• _TASK STATEMENT_: Everything in the entries below except the pictures must be returned exactly.

• _RECORDED DATA_:
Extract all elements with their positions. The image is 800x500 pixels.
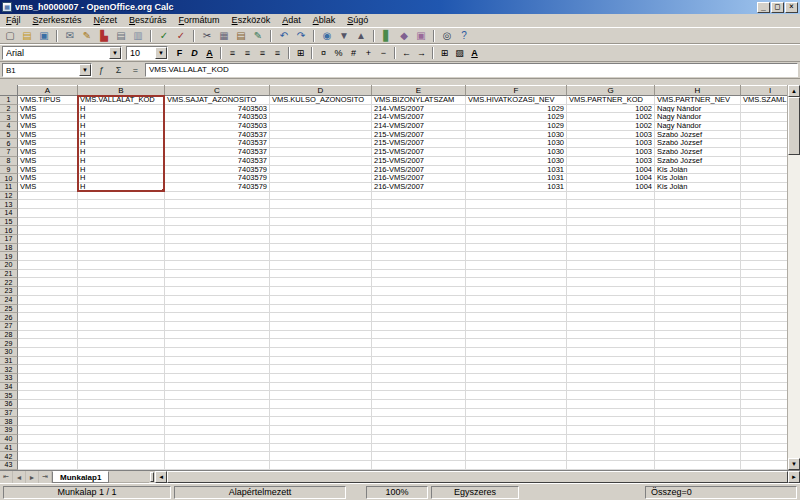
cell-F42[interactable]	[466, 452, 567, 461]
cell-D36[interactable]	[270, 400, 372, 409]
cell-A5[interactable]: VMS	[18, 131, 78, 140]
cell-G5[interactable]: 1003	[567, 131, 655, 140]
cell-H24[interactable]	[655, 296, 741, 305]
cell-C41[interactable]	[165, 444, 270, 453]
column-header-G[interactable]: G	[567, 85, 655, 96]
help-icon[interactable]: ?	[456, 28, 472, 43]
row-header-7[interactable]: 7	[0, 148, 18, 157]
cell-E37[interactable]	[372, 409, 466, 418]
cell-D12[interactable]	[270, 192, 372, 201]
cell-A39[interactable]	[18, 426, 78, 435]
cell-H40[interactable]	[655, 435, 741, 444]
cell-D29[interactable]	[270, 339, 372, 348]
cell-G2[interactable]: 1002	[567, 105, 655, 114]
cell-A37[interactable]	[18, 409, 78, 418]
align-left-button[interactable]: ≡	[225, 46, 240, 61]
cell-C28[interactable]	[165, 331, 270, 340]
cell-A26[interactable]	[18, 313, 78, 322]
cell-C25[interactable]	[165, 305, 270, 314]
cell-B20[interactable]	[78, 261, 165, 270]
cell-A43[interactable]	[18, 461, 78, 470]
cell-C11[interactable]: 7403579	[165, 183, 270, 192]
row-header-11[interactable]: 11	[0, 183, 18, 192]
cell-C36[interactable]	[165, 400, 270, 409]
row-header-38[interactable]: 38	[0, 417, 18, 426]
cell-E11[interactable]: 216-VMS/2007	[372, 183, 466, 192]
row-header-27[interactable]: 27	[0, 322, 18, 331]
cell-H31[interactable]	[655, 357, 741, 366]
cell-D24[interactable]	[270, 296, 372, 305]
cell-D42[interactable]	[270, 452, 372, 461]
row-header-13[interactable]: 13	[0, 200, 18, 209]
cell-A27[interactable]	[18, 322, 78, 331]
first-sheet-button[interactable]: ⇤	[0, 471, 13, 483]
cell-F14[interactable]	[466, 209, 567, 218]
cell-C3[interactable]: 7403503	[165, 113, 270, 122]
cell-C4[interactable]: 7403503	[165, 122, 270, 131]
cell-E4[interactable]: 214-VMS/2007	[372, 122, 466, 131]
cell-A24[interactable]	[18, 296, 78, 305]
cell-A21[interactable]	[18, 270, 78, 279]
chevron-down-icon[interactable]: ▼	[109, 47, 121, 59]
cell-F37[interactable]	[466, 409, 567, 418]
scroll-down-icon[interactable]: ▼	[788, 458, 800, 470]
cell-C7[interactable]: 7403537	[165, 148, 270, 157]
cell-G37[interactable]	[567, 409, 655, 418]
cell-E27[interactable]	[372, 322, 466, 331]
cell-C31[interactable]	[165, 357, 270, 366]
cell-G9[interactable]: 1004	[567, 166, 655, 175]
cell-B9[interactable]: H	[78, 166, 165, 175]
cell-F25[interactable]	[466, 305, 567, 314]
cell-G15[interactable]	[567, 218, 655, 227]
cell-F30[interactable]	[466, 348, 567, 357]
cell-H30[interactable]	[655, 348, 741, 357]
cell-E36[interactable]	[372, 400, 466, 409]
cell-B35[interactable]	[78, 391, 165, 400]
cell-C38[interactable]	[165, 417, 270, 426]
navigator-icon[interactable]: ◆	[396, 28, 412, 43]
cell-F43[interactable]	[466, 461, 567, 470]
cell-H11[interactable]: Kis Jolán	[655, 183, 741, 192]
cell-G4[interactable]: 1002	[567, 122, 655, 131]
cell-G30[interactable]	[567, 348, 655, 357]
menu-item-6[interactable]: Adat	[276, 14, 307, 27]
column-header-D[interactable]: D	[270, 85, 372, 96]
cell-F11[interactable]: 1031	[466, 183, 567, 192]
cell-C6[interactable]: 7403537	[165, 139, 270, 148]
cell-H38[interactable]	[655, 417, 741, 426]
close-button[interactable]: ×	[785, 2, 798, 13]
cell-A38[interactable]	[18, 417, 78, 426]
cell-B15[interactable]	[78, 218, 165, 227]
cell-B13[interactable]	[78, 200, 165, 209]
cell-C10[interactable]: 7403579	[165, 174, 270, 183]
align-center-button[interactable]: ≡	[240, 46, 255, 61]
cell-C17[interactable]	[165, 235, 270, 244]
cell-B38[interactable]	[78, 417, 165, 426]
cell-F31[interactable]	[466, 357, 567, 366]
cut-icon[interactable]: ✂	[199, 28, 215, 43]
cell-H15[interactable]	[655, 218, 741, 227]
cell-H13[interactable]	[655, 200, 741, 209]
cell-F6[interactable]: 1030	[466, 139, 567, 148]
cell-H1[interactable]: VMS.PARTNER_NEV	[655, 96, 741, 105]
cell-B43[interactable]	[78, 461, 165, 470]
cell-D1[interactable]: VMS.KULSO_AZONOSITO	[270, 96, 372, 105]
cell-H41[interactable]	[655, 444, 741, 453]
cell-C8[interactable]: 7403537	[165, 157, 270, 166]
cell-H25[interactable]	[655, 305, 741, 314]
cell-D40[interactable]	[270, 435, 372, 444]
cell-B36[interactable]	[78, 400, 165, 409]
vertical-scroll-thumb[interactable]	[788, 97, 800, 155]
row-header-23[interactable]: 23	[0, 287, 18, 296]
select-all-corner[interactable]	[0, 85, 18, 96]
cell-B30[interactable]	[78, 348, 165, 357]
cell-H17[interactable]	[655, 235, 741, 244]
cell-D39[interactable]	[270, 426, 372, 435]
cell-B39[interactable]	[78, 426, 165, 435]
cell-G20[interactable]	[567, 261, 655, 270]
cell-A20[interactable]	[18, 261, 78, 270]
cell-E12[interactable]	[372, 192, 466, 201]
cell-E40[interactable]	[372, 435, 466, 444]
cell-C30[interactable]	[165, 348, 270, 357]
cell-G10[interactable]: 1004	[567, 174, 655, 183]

• _ANSWER TO THIS TASK_:
Extract all elements with their positions. The image is 800x500 pixels.
cell-F42[interactable]	[466, 452, 567, 461]
cell-D36[interactable]	[270, 400, 372, 409]
cell-A5[interactable]: VMS	[18, 131, 78, 140]
cell-G5[interactable]: 1003	[567, 131, 655, 140]
cell-H24[interactable]	[655, 296, 741, 305]
cell-C41[interactable]	[165, 444, 270, 453]
column-header-G[interactable]: G	[567, 85, 655, 96]
help-icon[interactable]: ?	[456, 28, 472, 43]
row-header-7[interactable]: 7	[0, 148, 18, 157]
cell-E37[interactable]	[372, 409, 466, 418]
cell-D12[interactable]	[270, 192, 372, 201]
cell-A39[interactable]	[18, 426, 78, 435]
cell-H40[interactable]	[655, 435, 741, 444]
cell-D29[interactable]	[270, 339, 372, 348]
cell-G2[interactable]: 1002	[567, 105, 655, 114]
cell-A37[interactable]	[18, 409, 78, 418]
align-left-button[interactable]: ≡	[225, 46, 240, 61]
cell-C28[interactable]	[165, 331, 270, 340]
cell-A26[interactable]	[18, 313, 78, 322]
cell-C25[interactable]	[165, 305, 270, 314]
cell-B20[interactable]	[78, 261, 165, 270]
cell-A43[interactable]	[18, 461, 78, 470]
cell-C11[interactable]: 7403579	[165, 183, 270, 192]
row-header-11[interactable]: 11	[0, 183, 18, 192]
cell-C36[interactable]	[165, 400, 270, 409]
row-header-38[interactable]: 38	[0, 417, 18, 426]
cell-E11[interactable]: 216-VMS/2007	[372, 183, 466, 192]
row-header-27[interactable]: 27	[0, 322, 18, 331]
cell-H31[interactable]	[655, 357, 741, 366]
cell-D24[interactable]	[270, 296, 372, 305]
cell-D42[interactable]	[270, 452, 372, 461]
row-header-13[interactable]: 13	[0, 200, 18, 209]
cell-A27[interactable]	[18, 322, 78, 331]
first-sheet-button[interactable]: ⇤	[0, 471, 13, 483]
cell-F14[interactable]	[466, 209, 567, 218]
cell-C3[interactable]: 7403503	[165, 113, 270, 122]
cell-C4[interactable]: 7403503	[165, 122, 270, 131]
cell-E4[interactable]: 214-VMS/2007	[372, 122, 466, 131]
cell-A24[interactable]	[18, 296, 78, 305]
cell-A21[interactable]	[18, 270, 78, 279]
chevron-down-icon[interactable]: ▼	[109, 47, 121, 59]
cell-F37[interactable]	[466, 409, 567, 418]
scroll-down-icon[interactable]: ▼	[788, 458, 800, 470]
cell-C7[interactable]: 7403537	[165, 148, 270, 157]
cell-G37[interactable]	[567, 409, 655, 418]
cell-E27[interactable]	[372, 322, 466, 331]
cell-C31[interactable]	[165, 357, 270, 366]
cell-G9[interactable]: 1004	[567, 166, 655, 175]
cell-B9[interactable]: H	[78, 166, 165, 175]
cell-F25[interactable]	[466, 305, 567, 314]
cell-G15[interactable]	[567, 218, 655, 227]
cell-F30[interactable]	[466, 348, 567, 357]
cell-H30[interactable]	[655, 348, 741, 357]
cell-E36[interactable]	[372, 400, 466, 409]
cell-B35[interactable]	[78, 391, 165, 400]
cell-C38[interactable]	[165, 417, 270, 426]
navigator-icon[interactable]: ◆	[396, 28, 412, 43]
cell-F43[interactable]	[466, 461, 567, 470]
cell-H11[interactable]: Kis Jolán	[655, 183, 741, 192]
cell-G4[interactable]: 1002	[567, 122, 655, 131]
cell-G30[interactable]	[567, 348, 655, 357]
menu-item-6[interactable]: Adat	[276, 14, 307, 27]
column-header-D[interactable]: D	[270, 85, 372, 96]
cell-F11[interactable]: 1031	[466, 183, 567, 192]
cell-C6[interactable]: 7403537	[165, 139, 270, 148]
cell-H38[interactable]	[655, 417, 741, 426]
close-button[interactable]: ×	[785, 2, 798, 13]
cell-A38[interactable]	[18, 417, 78, 426]
cell-B15[interactable]	[78, 218, 165, 227]
cell-B13[interactable]	[78, 200, 165, 209]
cell-C10[interactable]: 7403579	[165, 174, 270, 183]
align-center-button[interactable]: ≡	[240, 46, 255, 61]
cell-C17[interactable]	[165, 235, 270, 244]
cell-B38[interactable]	[78, 417, 165, 426]
cell-F31[interactable]	[466, 357, 567, 366]
cut-icon[interactable]: ✂	[199, 28, 215, 43]
cell-H15[interactable]	[655, 218, 741, 227]
cell-H13[interactable]	[655, 200, 741, 209]
cell-F6[interactable]: 1030	[466, 139, 567, 148]
cell-H1[interactable]: VMS.PARTNER_NEV	[655, 96, 741, 105]
cell-B43[interactable]	[78, 461, 165, 470]
cell-D1[interactable]: VMS.KULSO_AZONOSITO	[270, 96, 372, 105]
cell-H41[interactable]	[655, 444, 741, 453]
cell-C8[interactable]: 7403537	[165, 157, 270, 166]
cell-H25[interactable]	[655, 305, 741, 314]
cell-D40[interactable]	[270, 435, 372, 444]
cell-B36[interactable]	[78, 400, 165, 409]
vertical-scroll-thumb[interactable]	[788, 97, 800, 155]
row-header-23[interactable]: 23	[0, 287, 18, 296]
select-all-corner[interactable]	[0, 85, 18, 96]
cell-B30[interactable]	[78, 348, 165, 357]
cell-H17[interactable]	[655, 235, 741, 244]
cell-D39[interactable]	[270, 426, 372, 435]
cell-B39[interactable]	[78, 426, 165, 435]
cell-G20[interactable]	[567, 261, 655, 270]
cell-A20[interactable]	[18, 261, 78, 270]
cell-E12[interactable]	[372, 192, 466, 201]
cell-E40[interactable]	[372, 435, 466, 444]
cell-C30[interactable]	[165, 348, 270, 357]
cell-G10[interactable]: 1004	[567, 174, 655, 183]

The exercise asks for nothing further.